>>
>>So the key question is... can we just do SvUTF8_on(sv) on either
>>of these kinds of Oracle UTF8 encodings? Seems like the answer is
>>yes, from what Jarkko says, because they are both valid UTF8.
>>We just need to document the issue.
> 
> 
> No, Oracle's "UTF8" is very much not valid UTF-8. Valid UTF-8 cannot
> contain surrogates.

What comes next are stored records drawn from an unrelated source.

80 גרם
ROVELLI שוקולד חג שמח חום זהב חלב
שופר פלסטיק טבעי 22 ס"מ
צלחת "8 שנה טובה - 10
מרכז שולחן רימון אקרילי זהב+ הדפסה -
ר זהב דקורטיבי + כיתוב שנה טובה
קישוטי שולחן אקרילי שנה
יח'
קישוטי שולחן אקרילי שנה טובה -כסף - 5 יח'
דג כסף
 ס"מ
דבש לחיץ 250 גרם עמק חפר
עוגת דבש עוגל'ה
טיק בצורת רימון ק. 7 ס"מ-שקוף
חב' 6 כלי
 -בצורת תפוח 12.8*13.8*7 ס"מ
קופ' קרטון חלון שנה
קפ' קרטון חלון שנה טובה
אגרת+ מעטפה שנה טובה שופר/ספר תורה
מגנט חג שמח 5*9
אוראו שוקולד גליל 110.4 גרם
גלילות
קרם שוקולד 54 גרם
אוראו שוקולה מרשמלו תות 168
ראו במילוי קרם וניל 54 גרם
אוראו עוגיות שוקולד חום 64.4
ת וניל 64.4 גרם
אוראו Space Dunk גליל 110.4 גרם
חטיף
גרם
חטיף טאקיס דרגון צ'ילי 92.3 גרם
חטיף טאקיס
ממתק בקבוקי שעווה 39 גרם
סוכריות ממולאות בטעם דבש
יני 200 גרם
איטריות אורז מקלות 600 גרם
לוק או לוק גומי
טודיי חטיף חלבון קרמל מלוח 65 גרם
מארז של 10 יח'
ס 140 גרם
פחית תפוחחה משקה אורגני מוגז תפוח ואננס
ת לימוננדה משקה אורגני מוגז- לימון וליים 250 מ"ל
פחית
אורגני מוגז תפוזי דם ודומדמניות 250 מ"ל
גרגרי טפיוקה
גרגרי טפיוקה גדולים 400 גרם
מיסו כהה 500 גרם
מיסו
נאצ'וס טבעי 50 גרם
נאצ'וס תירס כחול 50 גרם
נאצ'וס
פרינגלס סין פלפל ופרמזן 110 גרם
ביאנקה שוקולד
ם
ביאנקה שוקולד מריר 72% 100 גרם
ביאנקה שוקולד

If you mark a string like this as UTF-8 neither
> the Perl core nor other extension modules will be able to interpret
> it correctly.

Well, it depends what you mean by "interpret correctly"... they will
be perfectly fine _separate_ characters.  But yes, they are pretty
useless -- the UTF-8 machinery of Perl 5 gets rather upset of seeing
these surrogate code points.  No croaks, yes, as I said earlier, but
a lot of -w-noise, and also deeper gurglings from e.g. the regex engine.

> (As people have pointed out earlier in the thread,
> if you want a standard name for this weird form of encoding, that's
> "CESU": http://www.unicode.org/reports/tr26/.)
> 
> You'll need to do a conversion pass before you can mark it as UTF-8.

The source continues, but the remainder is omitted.